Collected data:
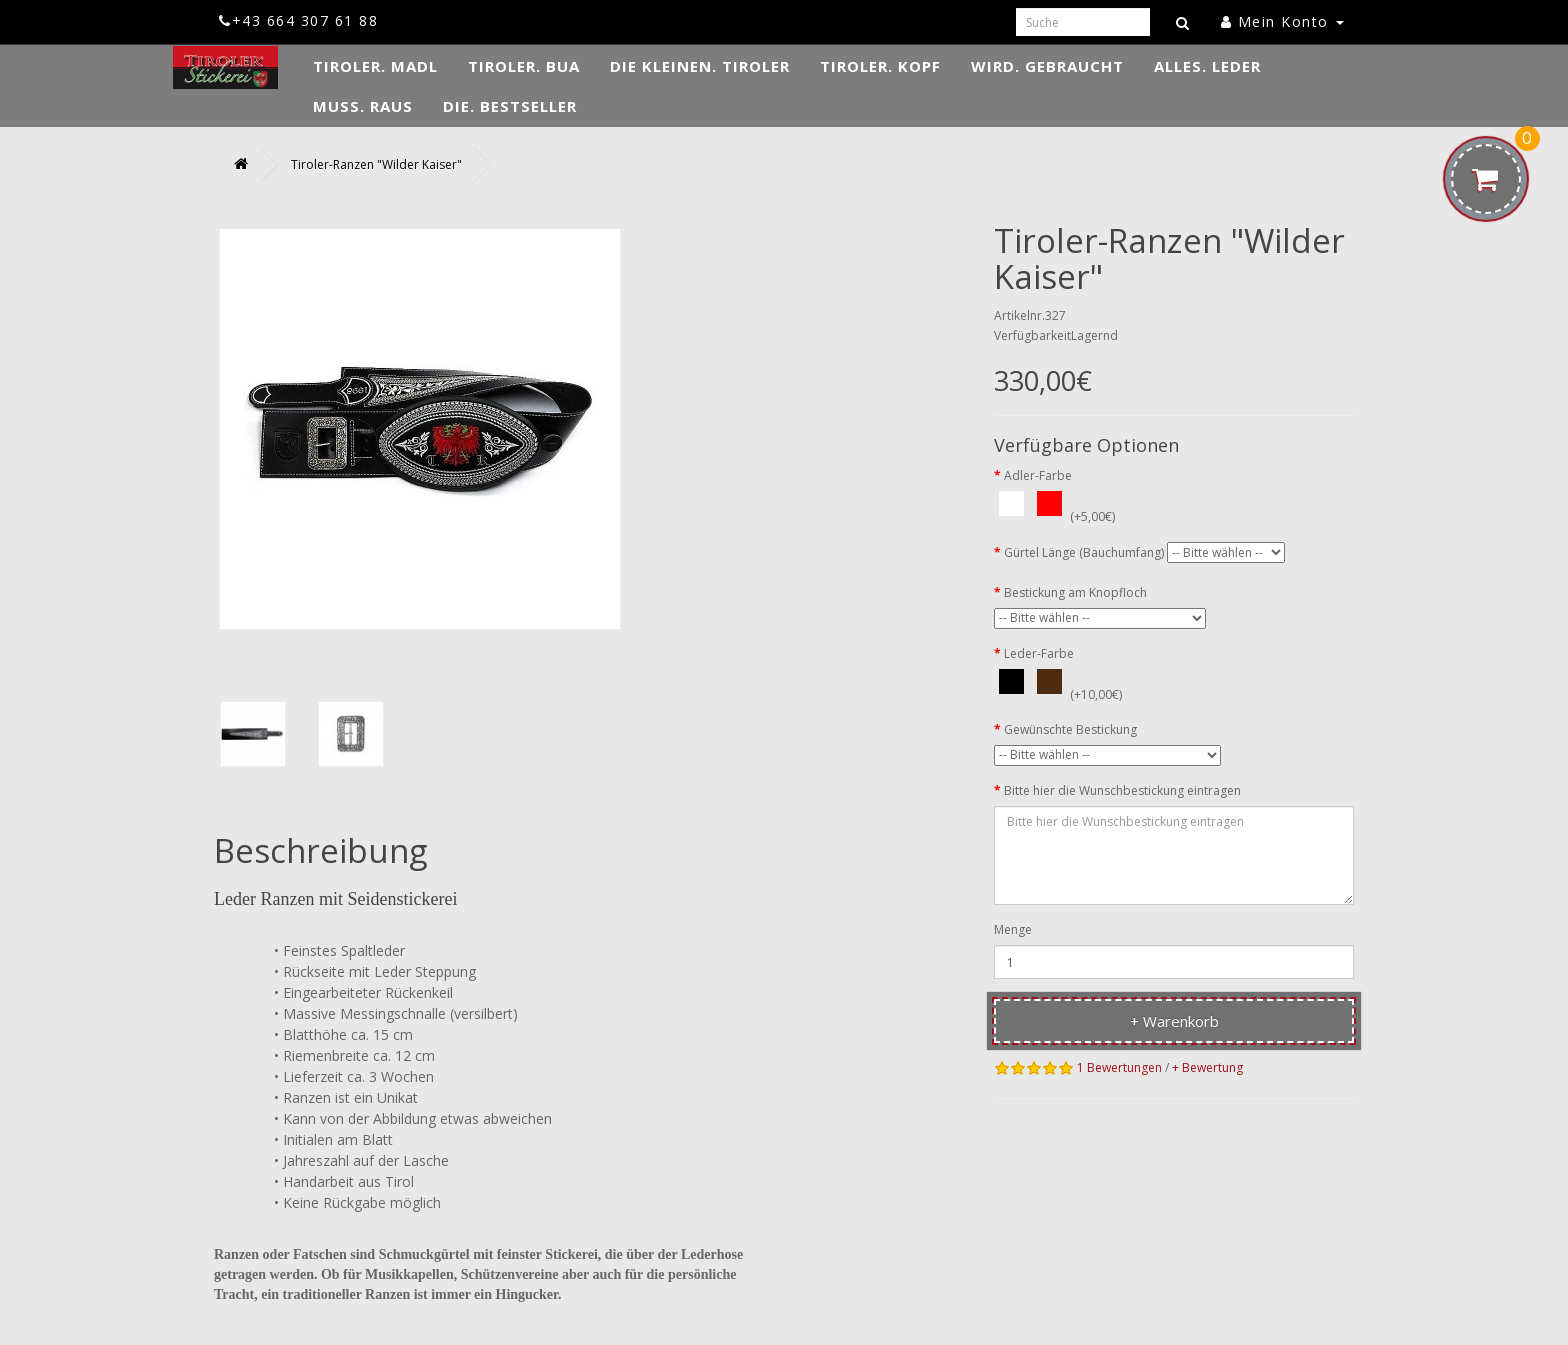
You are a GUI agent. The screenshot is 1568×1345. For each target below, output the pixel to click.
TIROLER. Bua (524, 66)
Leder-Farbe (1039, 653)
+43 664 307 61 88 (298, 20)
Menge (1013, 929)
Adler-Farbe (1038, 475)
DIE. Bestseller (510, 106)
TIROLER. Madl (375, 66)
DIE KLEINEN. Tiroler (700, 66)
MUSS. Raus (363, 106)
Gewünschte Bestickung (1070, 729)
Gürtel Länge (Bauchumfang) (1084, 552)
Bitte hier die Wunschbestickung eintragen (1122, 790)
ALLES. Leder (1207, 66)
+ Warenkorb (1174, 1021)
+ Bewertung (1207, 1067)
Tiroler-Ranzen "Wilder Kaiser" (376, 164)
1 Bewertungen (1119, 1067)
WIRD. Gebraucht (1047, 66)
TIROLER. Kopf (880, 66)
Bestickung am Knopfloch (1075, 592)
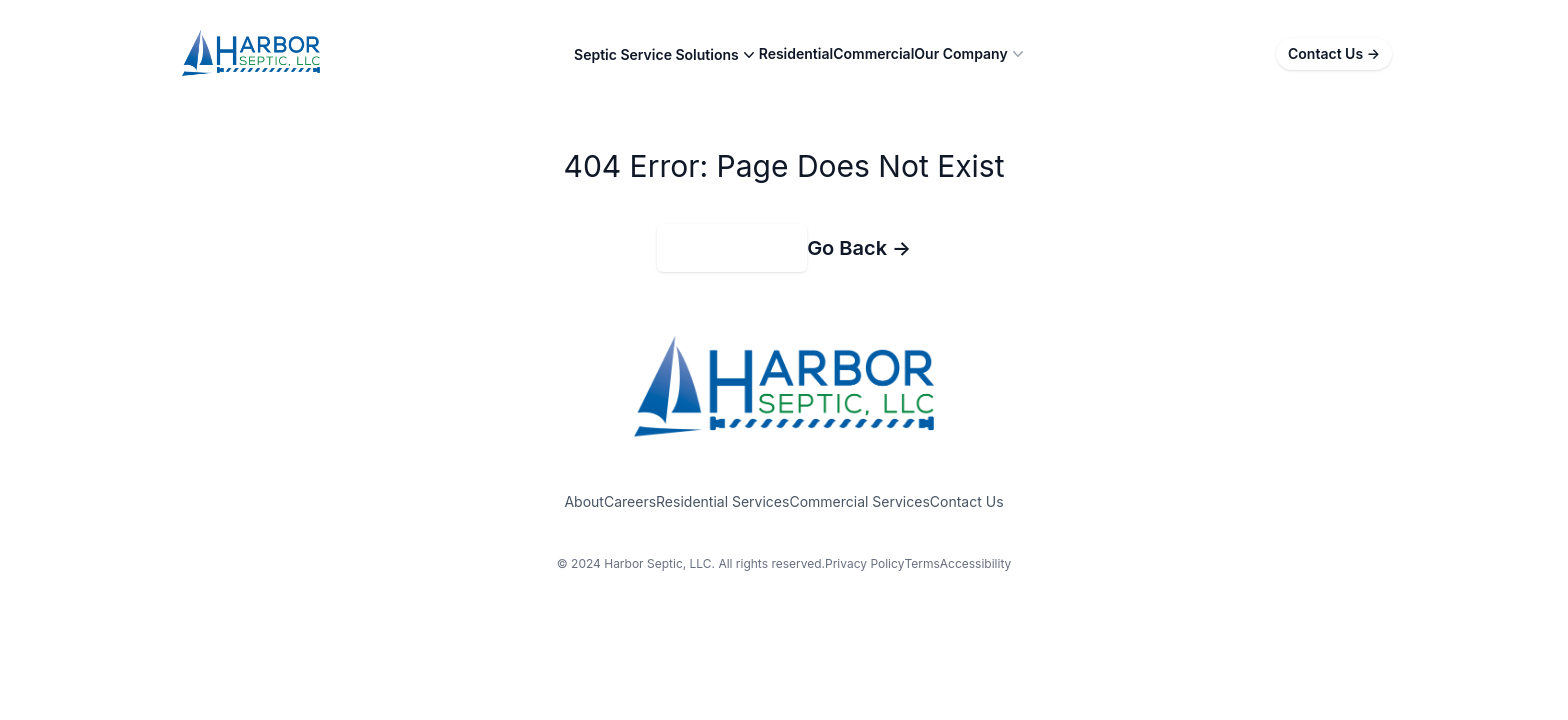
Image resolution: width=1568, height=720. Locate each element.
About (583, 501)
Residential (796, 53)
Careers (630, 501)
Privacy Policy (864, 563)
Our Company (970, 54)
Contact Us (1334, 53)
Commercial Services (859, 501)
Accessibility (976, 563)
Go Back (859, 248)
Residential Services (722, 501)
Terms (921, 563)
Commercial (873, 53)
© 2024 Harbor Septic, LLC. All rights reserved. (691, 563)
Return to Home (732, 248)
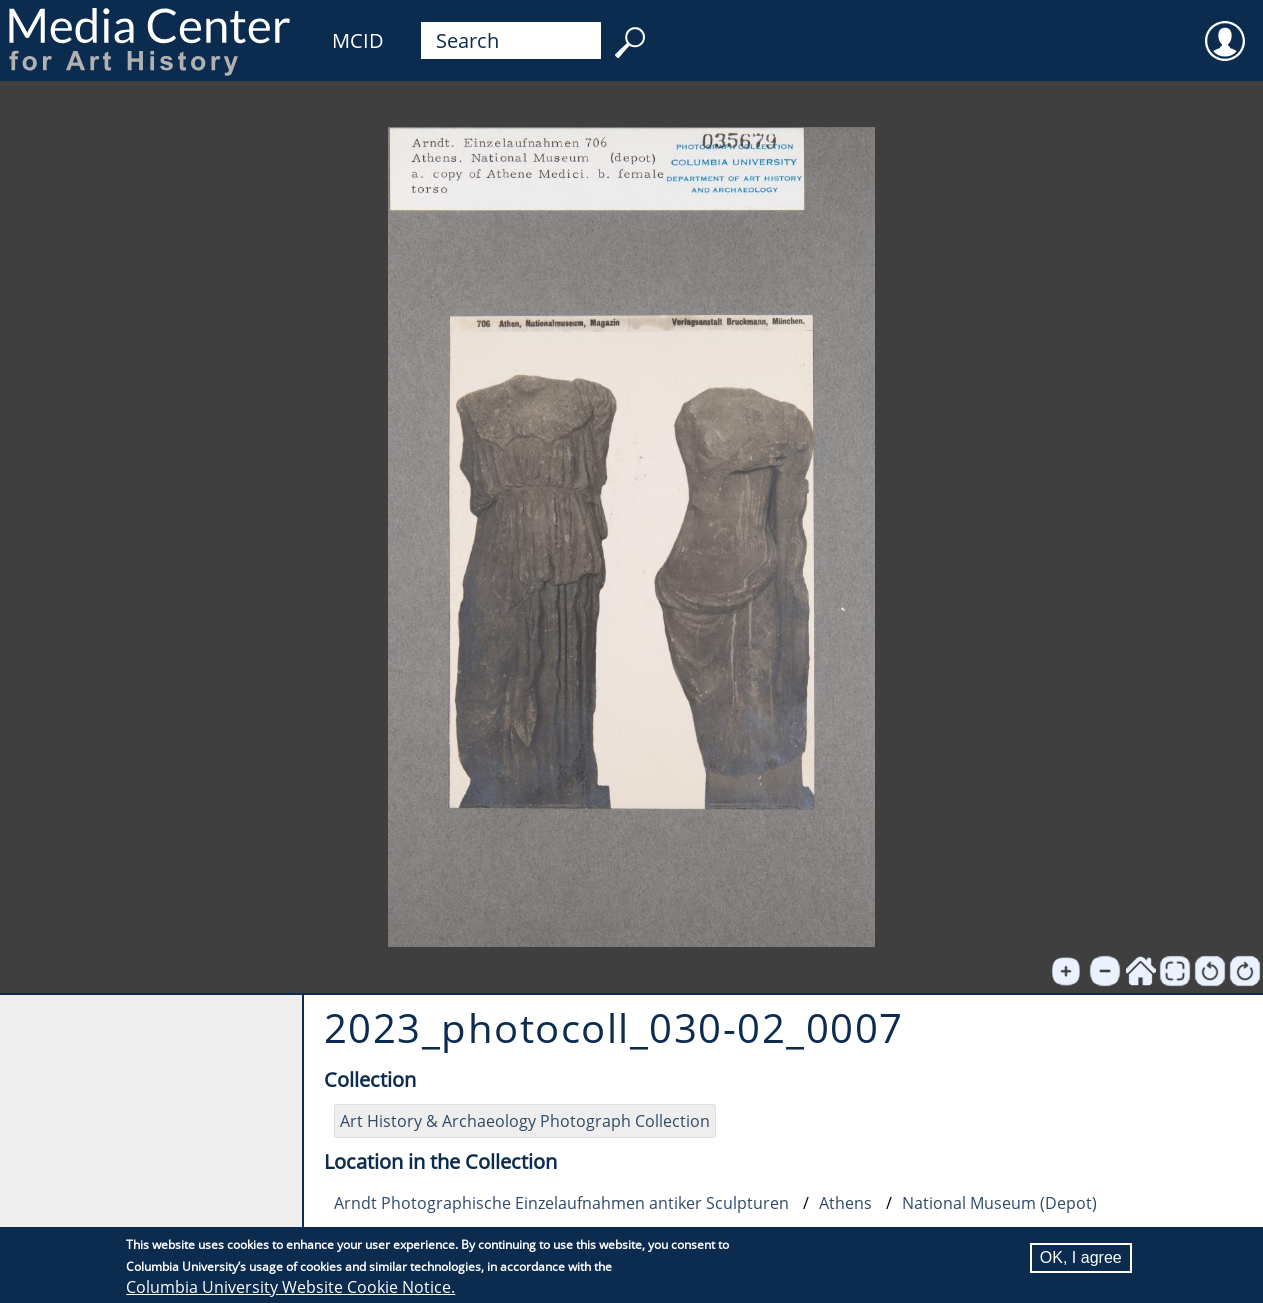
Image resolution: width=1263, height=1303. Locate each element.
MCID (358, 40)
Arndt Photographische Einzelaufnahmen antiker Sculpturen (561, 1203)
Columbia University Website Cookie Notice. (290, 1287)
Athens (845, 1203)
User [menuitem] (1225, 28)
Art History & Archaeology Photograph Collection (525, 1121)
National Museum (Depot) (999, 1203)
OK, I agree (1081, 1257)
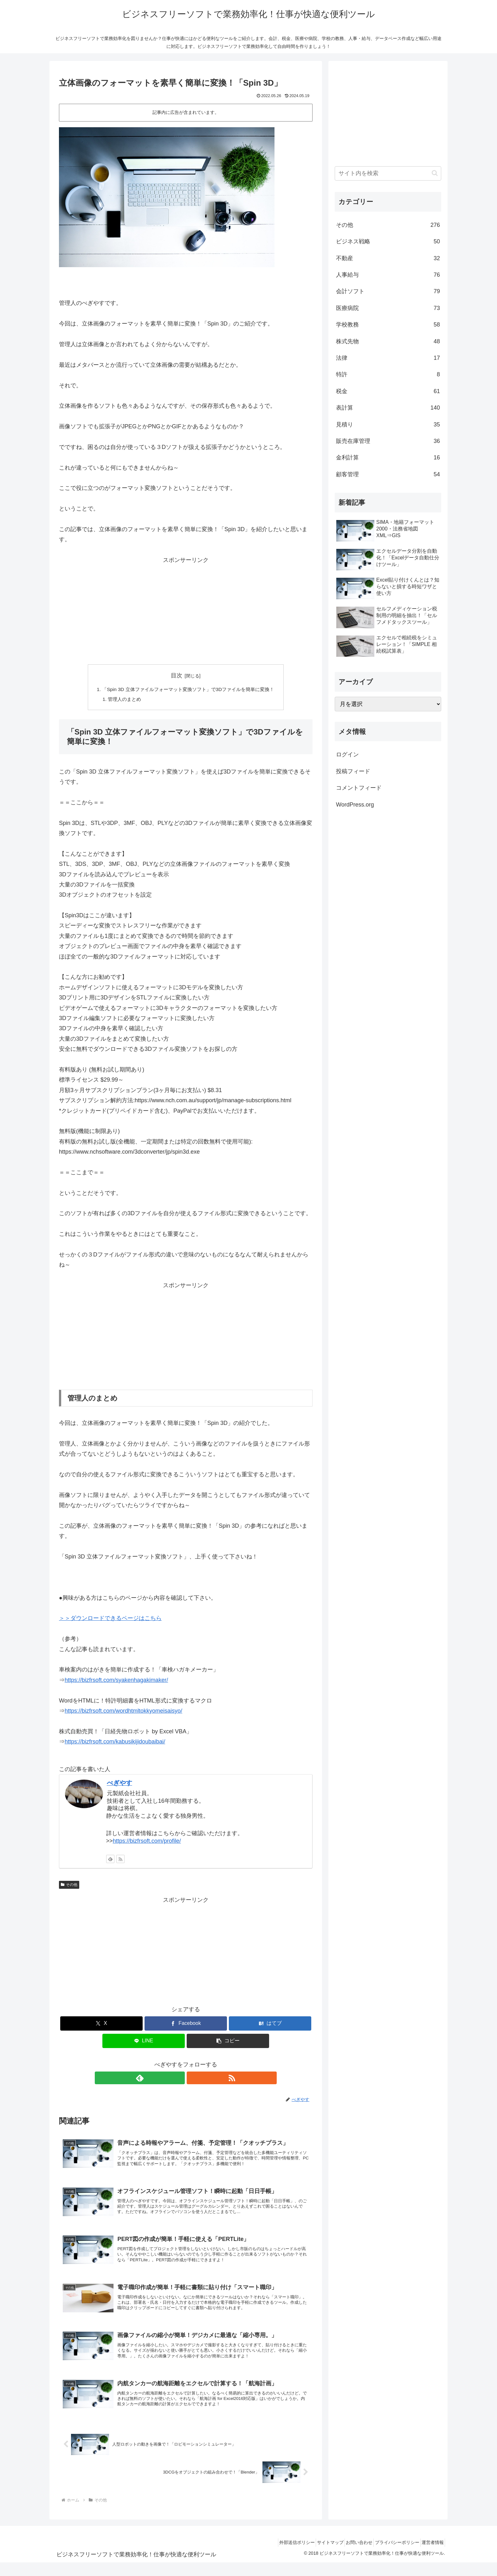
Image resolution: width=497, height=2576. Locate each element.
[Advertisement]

- **About this task**:
What is the number of lines in the records that hold the word "Services"? Answer with that number only.

- **Your response**:
2